START Input records
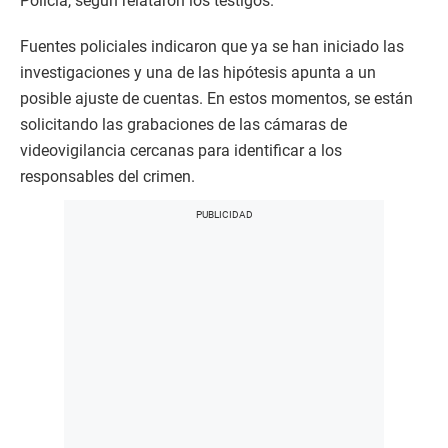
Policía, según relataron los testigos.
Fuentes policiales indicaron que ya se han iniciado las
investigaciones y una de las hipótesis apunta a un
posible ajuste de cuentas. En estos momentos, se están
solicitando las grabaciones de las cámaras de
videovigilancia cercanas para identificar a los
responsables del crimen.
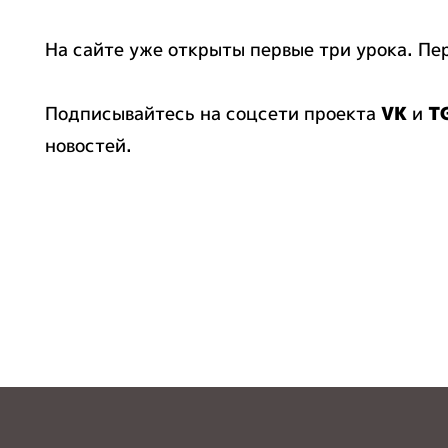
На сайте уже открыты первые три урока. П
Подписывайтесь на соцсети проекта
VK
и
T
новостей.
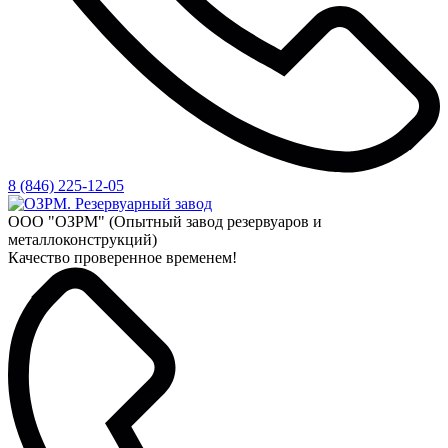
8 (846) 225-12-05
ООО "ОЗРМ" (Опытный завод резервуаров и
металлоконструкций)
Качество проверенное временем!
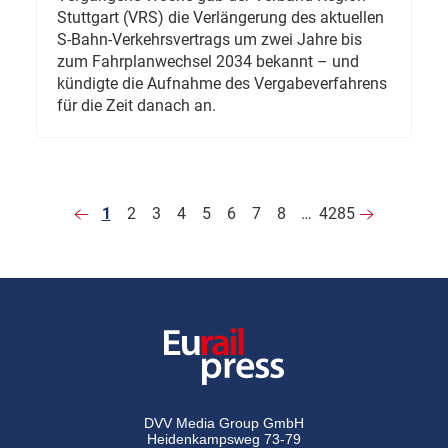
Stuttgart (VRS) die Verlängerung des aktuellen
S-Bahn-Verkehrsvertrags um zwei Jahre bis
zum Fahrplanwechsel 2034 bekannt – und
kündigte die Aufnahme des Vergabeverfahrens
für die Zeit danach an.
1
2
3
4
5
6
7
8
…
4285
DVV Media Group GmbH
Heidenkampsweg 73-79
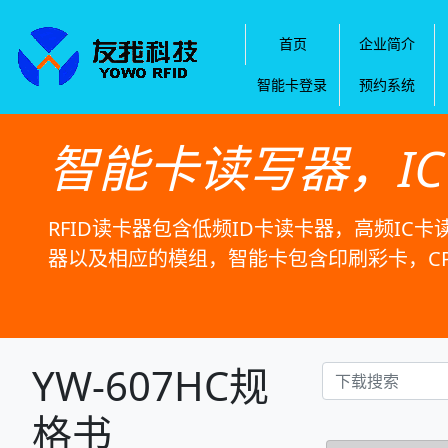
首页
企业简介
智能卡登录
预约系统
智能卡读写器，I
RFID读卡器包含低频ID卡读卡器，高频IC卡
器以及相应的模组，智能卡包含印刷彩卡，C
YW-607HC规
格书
END Input records
START Input records
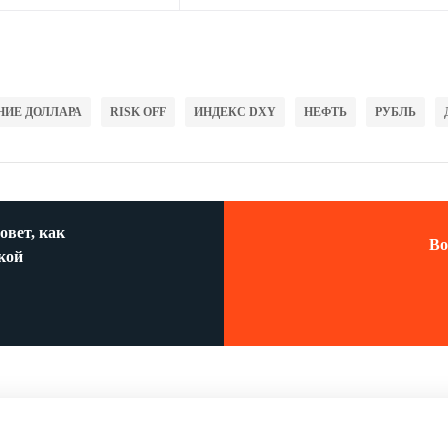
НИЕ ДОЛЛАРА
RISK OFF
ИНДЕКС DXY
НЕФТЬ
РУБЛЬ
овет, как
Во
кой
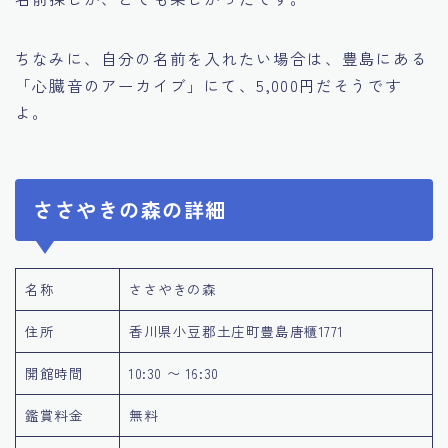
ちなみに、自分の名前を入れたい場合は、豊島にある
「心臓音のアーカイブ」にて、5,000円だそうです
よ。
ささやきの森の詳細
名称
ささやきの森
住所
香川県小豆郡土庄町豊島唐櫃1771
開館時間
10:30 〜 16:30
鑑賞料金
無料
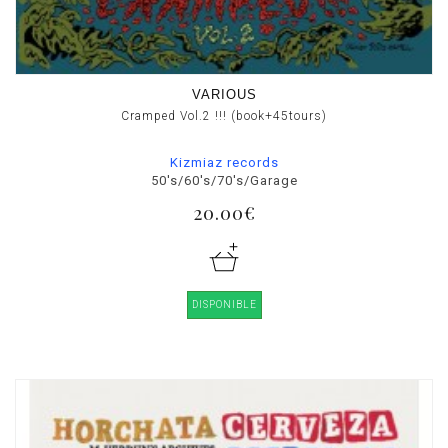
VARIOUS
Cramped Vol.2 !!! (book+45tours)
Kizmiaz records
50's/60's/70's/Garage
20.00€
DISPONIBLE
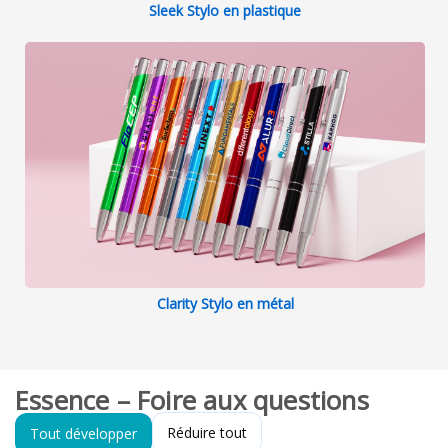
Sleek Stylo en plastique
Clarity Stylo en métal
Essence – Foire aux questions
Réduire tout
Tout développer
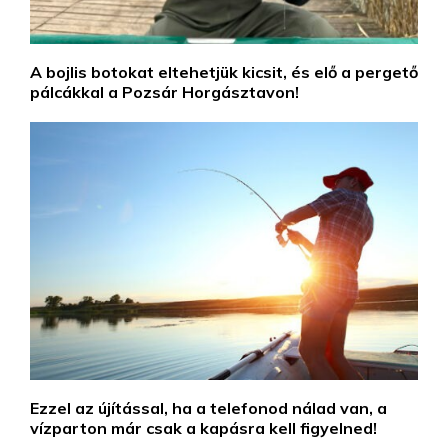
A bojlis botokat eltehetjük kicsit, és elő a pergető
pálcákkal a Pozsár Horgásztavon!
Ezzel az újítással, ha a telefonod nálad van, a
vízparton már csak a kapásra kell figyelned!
END Input records
Problem to work on: Copy each line of the data that contains the word "Stylo".

Result of this task:
Sleek Stylo en plastique
Clarity Stylo en métal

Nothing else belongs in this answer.